Re: [PATCH v3 13/13] mm/huge_memory: add and use has_deposited_pgtable()

From: David Hildenbrand (Arm)

Date: Wed Apr 15 2026 - 04:13:51 EST


On 4/15/26 05:50, Yin Tirui wrote:
> Hi David,
>
> On 4/15/26 02:15, David Hildenbrand (Arm) wrote:
>> On 4/14/26 17:14, Yin Tirui wrote:
>>>
>>> I did a quick tree-wide grep:
>>> $ git grep -l "remap_pfn_range" | xargs grep -l "\.fault\s*="
>>> arch/powerpc/platforms/book3s/vas-api.c
>>> drivers/infiniband/hw/hfi1/file_ops.c
>>> drivers/uio/uio.c
>>> drivers/vfio/pci/vfio_pci_core.c
>>> fs/proc/vmcore.c
>>> security/selinux/selinuxfs.c
>>>
>>> It turns out there are two users of this "hybrid" approach in the kernel:
>>> 1. fs/proc/vmcore.c: It pre-maps via remap_pfn_range() but registers
>>> mmap_vmcore_fault().
>>> 2. arch/powerpc/platforms/book3s/vas-api.c: It pre-maps via
>>> remap_pfn_range(), but registers vas_mmap_fault().
>>>
>>>
>>> How would you suggest we proceed here?
>>
>> How about we populate PMDs in remap_pfn_range() only if !fault?
>
> Doing this would at most prevent VMAs with a ->fault() handler from
> getting huge mappings, which seems to have little negative impact.
>
> But wait, dynamic huge mappings are actually created through ->huge_fault().

If my memory serves me right, also fault() can nowadays install PMD
mappings.

For example, shmem only implements ->fault through shmem_fault()

finish_fault() after __do_fault() takes care of that (mapping through a
PMD if possible).

>
> I did a quick grep:
> $ git grep -l "remap_pfn_range" | xargs grep -l "\.huge_fault\s*="
> drivers/vfio/pci/vfio_pci_core.c
>
> This is a false positive.

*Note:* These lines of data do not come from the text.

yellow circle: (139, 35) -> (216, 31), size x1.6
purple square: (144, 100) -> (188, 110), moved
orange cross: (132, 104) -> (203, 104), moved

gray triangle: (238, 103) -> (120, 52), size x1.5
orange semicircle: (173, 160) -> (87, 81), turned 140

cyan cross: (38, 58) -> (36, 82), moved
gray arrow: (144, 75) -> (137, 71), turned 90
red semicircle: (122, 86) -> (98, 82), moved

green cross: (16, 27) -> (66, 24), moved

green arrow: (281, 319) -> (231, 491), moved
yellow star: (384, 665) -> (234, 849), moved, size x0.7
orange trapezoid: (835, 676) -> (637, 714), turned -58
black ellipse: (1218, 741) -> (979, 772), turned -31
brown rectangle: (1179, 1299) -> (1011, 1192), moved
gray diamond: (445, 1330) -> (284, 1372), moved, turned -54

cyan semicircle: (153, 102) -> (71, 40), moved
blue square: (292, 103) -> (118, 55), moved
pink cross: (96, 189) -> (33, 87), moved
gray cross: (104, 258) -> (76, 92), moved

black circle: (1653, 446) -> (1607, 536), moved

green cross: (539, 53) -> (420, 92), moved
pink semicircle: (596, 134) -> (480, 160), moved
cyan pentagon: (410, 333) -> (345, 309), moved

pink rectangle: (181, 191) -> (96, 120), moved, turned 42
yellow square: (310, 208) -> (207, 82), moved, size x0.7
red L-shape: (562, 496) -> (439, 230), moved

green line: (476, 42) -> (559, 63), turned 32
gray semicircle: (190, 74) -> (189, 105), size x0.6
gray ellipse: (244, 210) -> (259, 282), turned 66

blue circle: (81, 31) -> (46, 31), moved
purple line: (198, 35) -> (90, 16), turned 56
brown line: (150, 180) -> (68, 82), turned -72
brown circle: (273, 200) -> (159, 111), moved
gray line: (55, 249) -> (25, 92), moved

There is no case in the kernel that mixes
> remap_pfn_range() and ->huge_fault() on the same VMA.
>
> What if we use !huge_fault instead, disallowing remap_pfn_range() from
> populating PMDs if ->huge_fault() is provided?

I think we should just disallow any PMD mappings if we either have
->fault or ->huge_fault.

I would assume that ->huge_fault implies >fault, but let's rather be
save than sorry.

>
> Then, when we encounter a huge PMD, we know for sure whether it was
> installed through remap_pfn_range() (needs a deposited pgtable) or
> ->huge_fault() (no deposit needed, can be refaulted).
>
>>
>> Then, if we have !fault, we know that the PMD is from remap_pfn_range()
>> and has a disposed page table.
>>
>> Would that work?
>>
>
> So for Lorenzo's `has_deposited_pgtable()` helper, we could simply use:
>
> /* Huge PFN map without a huge_fault handler must deposit */
> if (vma_test(vma, VMA_PFNMAP_BIT))
> return !vma->vm_ops || !vma->vm_ops->huge_fault;

As mentioned above, also considering vma->vm_ops->fault;

>
>
> By the way, while auditing this, I noticed that
> drivers/gpu/drm/drm_gem_shmem_helper.c calls vmf_insert_pfn_pmd()
> directly from its normal ->fault() handler instead of implementing
> ->huge_fault().
> If we adopt the `!huge_fault` check above, this DRM driver would be
> wrongly classified as needing a deposit. It seems that DRM driver needs
> a minor refactoring to properly use ->huge_fault() to keep the MM
> semantics clean.
No, it's doing something that's allowed. If we call ->fault and there is
not PTE table, it may insert a PMD.

--
Cheers,

David